Will drove around to the back of the house, and as he was turning the corner, he didn’t see his little sister run into his path. Immediately he knew he had hit something, and he stopped, only to find something that would forever change his life.
“Right after the accident, I started just running because I just didn’t know what else to do,” Will said, referring to what he did after making sure other family members were responding to Maria. “I just wanted to run and just be away — as far away from the site of the accident as possible — and just started running and was planning on just running as far as I could.

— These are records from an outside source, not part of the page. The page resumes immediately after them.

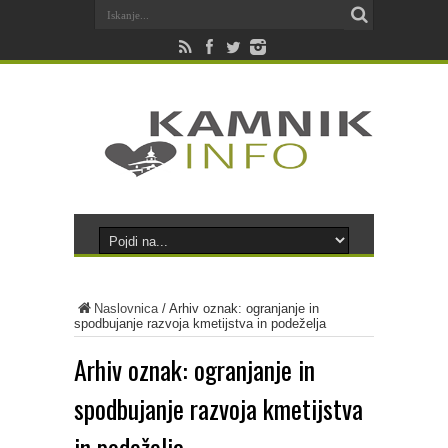
Naslovnica
/
Arhiv oznak: ogranjanje in
spodbujanje razvoja kmetijstva in podeželja
Arhiv oznak:
ogranjanje in
spodbujanje razvoja kmetijstva
in podeželja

“And then Caleb, not too long after that, just kind of ran and tackled me and just kind of jumped on me,” he said of his 18-year-old brother. “… And it was just like, ‘You can’t leave, you can’t leave,’ and just — was just on top of me saying, ‘Everything’s going to be OK. We love you. You can’t leave.’ And just — it was just that — that was super important.”
Will needed to hear the truth that even though something horrible had happened, even though it was an accident, he needed to know that he was loved and wanted and would be pursued so that he couldn’t run away and be isolated in shame. If he hadn’t been embraced by his family in that moment, how different would his life had been?
The Bible says that Godly sorrow leaves to salvation, but shame leads to us feeling sorry for ourselves and feeling sorry about ourselves. As our wise worship pastor has said, “God doesn’t want us to live sorry. He wants us to live free.
Appropriate guilt will lead to transformation, but shame leads to a trap. Appropriate guilt will bring restoration to you and will reunite you with God and others, with your destiny and calling. It is a good thing to feel sorry if you have done something wrong, but it is a bad thing to live sorry instead of free. Shame is isolating, but godly sorrow, appropriate guilt is empowering for transformation and for reuniting us with God and others.
At one point in the movie, when he met some new friends who started to ask some questions, Simba told them, “I did something terrible, and I don’t want to talk about it.”
Part of Satan’s strategy is to keep people quiet, to oppress them and silence them. He knows that healing comes through confession. James 5:17 tells us to confess our sins to one another and pray for one another and that we will be healed. Healing comes from admitting the struggle. It comes by opening up about the pain that is in our hearts and minds. If Satan can silence you, he can sideline you. So, he does whatever it takes to keep us quiet.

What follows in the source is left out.